From Nazi Germany to Beit Shemesh: The Mansbach Hanukiyah
by David Lev
Each year before Hanukkah, the Mansbach family drops by the Yad Vashem Holocaust Memorial Museum to pick up the family Hanukiyah (Hanukkah Menorah) – an item rich with history, symbolism, and sentimental value. Because, family member Yehuda Mansbach told Israel National News in an interview, “This Hanukiyah is the only remaining memory of the congregation my Grandfather, Rabbi Dr. Akiva Baruch Pozner, led before escaping Germany.”
View from Rabbi Pozner's window. |
The photo attached tells much of that history, says Mansbach, a resident of Beit Shemesh. “In this photo you see the Hanukiyah stationed at a window, with a Nazi flag across the street.” The photo was taken in 1931, says Mansbach, long before the Nazis came to power. But, as it happened, the house of Rabbi Posner, who led the community of Kiel in Germany, was right across the street from the local headquarters of the Nazi Party.

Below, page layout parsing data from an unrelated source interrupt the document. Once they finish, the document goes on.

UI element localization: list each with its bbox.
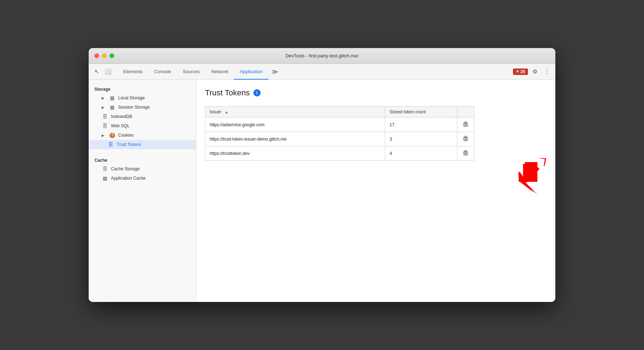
close-button[interactable]	[94, 53, 99, 58]
cache-section-label: Cache	[89, 155, 196, 164]
error-count: 25	[521, 69, 525, 74]
main-panel: Trust Tokens i Issuer ▲ Stored token cou…	[196, 80, 555, 302]
table-row: https://adservice.google.com 17	[205, 118, 474, 132]
tabbar-actions: ✕ 25 ⚙ ⋮	[509, 64, 552, 79]
tab-console[interactable]: Console	[148, 64, 177, 80]
titlebar: DevTools - first-party-test.glitch.me/	[89, 48, 555, 64]
col-header-delete	[457, 107, 474, 118]
sidebar-label-cookies: Cookies	[118, 133, 134, 138]
more-options-button[interactable]: ⋮	[542, 66, 552, 77]
svg-rect-1	[465, 122, 467, 122]
svg-marker-19	[518, 164, 534, 193]
more-tabs-icon: ≫	[271, 68, 278, 76]
cookie-icon: 🍪	[109, 132, 115, 138]
grid-icon: ▦	[102, 175, 108, 181]
sidebar-item-application-cache[interactable]: ▦ Application Cache	[89, 174, 196, 183]
delete-row-button[interactable]	[462, 135, 470, 143]
cell-count: 17	[385, 118, 457, 132]
cursor-tool-button[interactable]: ↖	[92, 67, 102, 77]
cursor-icon: ↖	[94, 68, 99, 75]
db-icon: 🗄	[102, 123, 108, 129]
page-title-area: Trust Tokens i	[205, 88, 547, 98]
expand-arrow-icon: ▶	[102, 133, 106, 137]
vertical-dots-icon: ⋮	[544, 68, 550, 75]
sidebar-item-indexeddb[interactable]: 🗄 IndexedDB	[89, 112, 196, 121]
trash-icon	[463, 136, 468, 141]
sort-arrow-icon: ▲	[225, 110, 228, 114]
table-row: https://trust-token-issuer-demo.glitch.m…	[205, 132, 474, 146]
svg-marker-21	[517, 154, 546, 186]
col-header-count[interactable]: Stored token count	[385, 107, 457, 118]
settings-button[interactable]: ⚙	[529, 66, 540, 77]
trash-icon	[463, 121, 468, 127]
svg-rect-13	[465, 150, 467, 151]
sidebar-item-cache-storage[interactable]: 🗄 Cache Storage	[89, 164, 196, 174]
expand-arrow-icon: ▶	[102, 105, 106, 109]
trash-icon	[463, 150, 468, 156]
expand-arrow-icon: ▶	[102, 96, 106, 100]
sidebar-label-session-storage: Session Storage	[118, 105, 150, 110]
cell-issuer: https://adservice.google.com	[205, 118, 385, 132]
cell-delete	[457, 132, 474, 146]
svg-rect-7	[465, 136, 467, 137]
traffic-lights	[94, 53, 114, 58]
sidebar-item-cookies[interactable]: ▶ 🍪 Cookies	[89, 131, 196, 140]
window-title: DevTools - first-party-test.glitch.me/	[285, 53, 359, 58]
db-icon: 🗄	[107, 142, 114, 147]
trust-tokens-table: Issuer ▲ Stored token count https://adse…	[205, 106, 474, 161]
sidebar-label-trust-tokens: Trust Tokens	[117, 142, 141, 147]
grid-icon: ▦	[109, 104, 115, 110]
gear-icon: ⚙	[532, 68, 537, 75]
col-header-issuer[interactable]: Issuer ▲	[205, 107, 385, 118]
tab-sources[interactable]: Sources	[177, 64, 206, 80]
info-icon[interactable]: i	[253, 89, 261, 96]
sidebar-label-application-cache: Application Cache	[111, 176, 146, 181]
svg-marker-20	[517, 153, 547, 186]
more-tabs-button[interactable]: ≫	[269, 64, 281, 79]
devtools-tools: ↖ ⬜	[92, 64, 117, 79]
error-x-icon: ✕	[516, 69, 519, 74]
storage-section-label: Storage	[89, 84, 196, 93]
devtools-window: DevTools - first-party-test.glitch.me/ ↖…	[89, 48, 555, 302]
svg-marker-22	[517, 162, 542, 188]
delete-row-button[interactable]	[462, 120, 470, 129]
inspect-icon: ⬜	[104, 68, 112, 75]
db-icon: 🗄	[102, 166, 108, 172]
sidebar-label-web-sql: Web SQL	[111, 123, 130, 128]
sidebar-label-indexeddb: IndexedDB	[111, 114, 132, 119]
sidebar-item-local-storage[interactable]: ▶ ▦ Local Storage	[89, 93, 196, 103]
sidebar-item-web-sql[interactable]: 🗄 Web SQL	[89, 121, 196, 131]
sidebar-item-trust-tokens[interactable]: 🗄 Trust Tokens	[89, 140, 196, 149]
cell-delete	[457, 118, 474, 132]
tab-list: Elements Console Sources Network Applica…	[117, 64, 509, 79]
sidebar-item-session-storage[interactable]: ▶ ▦ Session Storage	[89, 103, 196, 112]
table-row: https://trusttoken.dev 4	[205, 146, 474, 161]
tab-network[interactable]: Network	[206, 64, 234, 80]
sidebar-label-cache-storage: Cache Storage	[111, 166, 140, 171]
cell-count: 3	[385, 132, 457, 146]
sidebar: Storage ▶ ▦ Local Storage ▶ ▦ Session St…	[89, 80, 196, 302]
grid-icon: ▦	[109, 95, 115, 101]
inspect-tool-button[interactable]: ⬜	[103, 67, 113, 77]
maximize-button[interactable]	[109, 53, 114, 58]
annotation-arrow	[505, 162, 537, 196]
error-count-badge[interactable]: ✕ 25	[513, 68, 528, 75]
tabbar: ↖ ⬜ Elements Console Sources Network App…	[89, 64, 555, 80]
cell-count: 4	[385, 146, 457, 161]
cell-issuer: https://trust-token-issuer-demo.glitch.m…	[205, 132, 385, 146]
db-icon: 🗄	[102, 114, 108, 119]
main-content: Storage ▶ ▦ Local Storage ▶ ▦ Session St…	[89, 80, 555, 302]
cell-delete	[457, 146, 474, 161]
annotation-red-arrow	[513, 153, 547, 188]
tab-elements[interactable]: Elements	[117, 64, 148, 80]
cell-issuer: https://trusttoken.dev	[205, 146, 385, 161]
tab-application[interactable]: Application	[234, 64, 269, 80]
sidebar-label-local-storage: Local Storage	[118, 95, 145, 100]
delete-row-button[interactable]	[462, 149, 470, 157]
svg-marker-18	[521, 162, 537, 194]
minimize-button[interactable]	[102, 53, 107, 58]
page-title-text: Trust Tokens	[205, 88, 250, 98]
red-arrow-annotation	[516, 157, 548, 190]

“It was on a Friday afternoon right before Shabbat that this photo was taken,” says Mansbach. “My grandmother realized that this was a historic photo, and she wrote on the back of the photo : ‘Their flag wishes to see the death of Judah, but Judah will always survive, and our light will outlast their flag.'”
As Rabbi of the Kiel community, Rabbi Posner did everything he could to encourage Jews to escape Germany.
“Already in 1933, he was making many speeches, both to Jews and Germans. To the Germans he warned that the road they were embarking on was not good for Jews or Germans, and to the Jews he warned that something terrible was brewing, and they would do well to leave Germany.” Indeed, Mansbach says, many did leave, and by the time the Nazis came to power, some half of the congregation had already emigrated, mostly to the U.S. and the Land of Israel.
The Hanukiyah made it to Israel as well, and ended up in Yad Vashem. But each year they make sure to “borrow” if for their family Chanukah celebration. “My grandparents understood what was going to happen, and this Hanukiyah is a message to us – and to Jews in the Diaspora today – as well. It tells them to come to the Land of Israel now, before it's too late. No one knows what will be tomorrow.”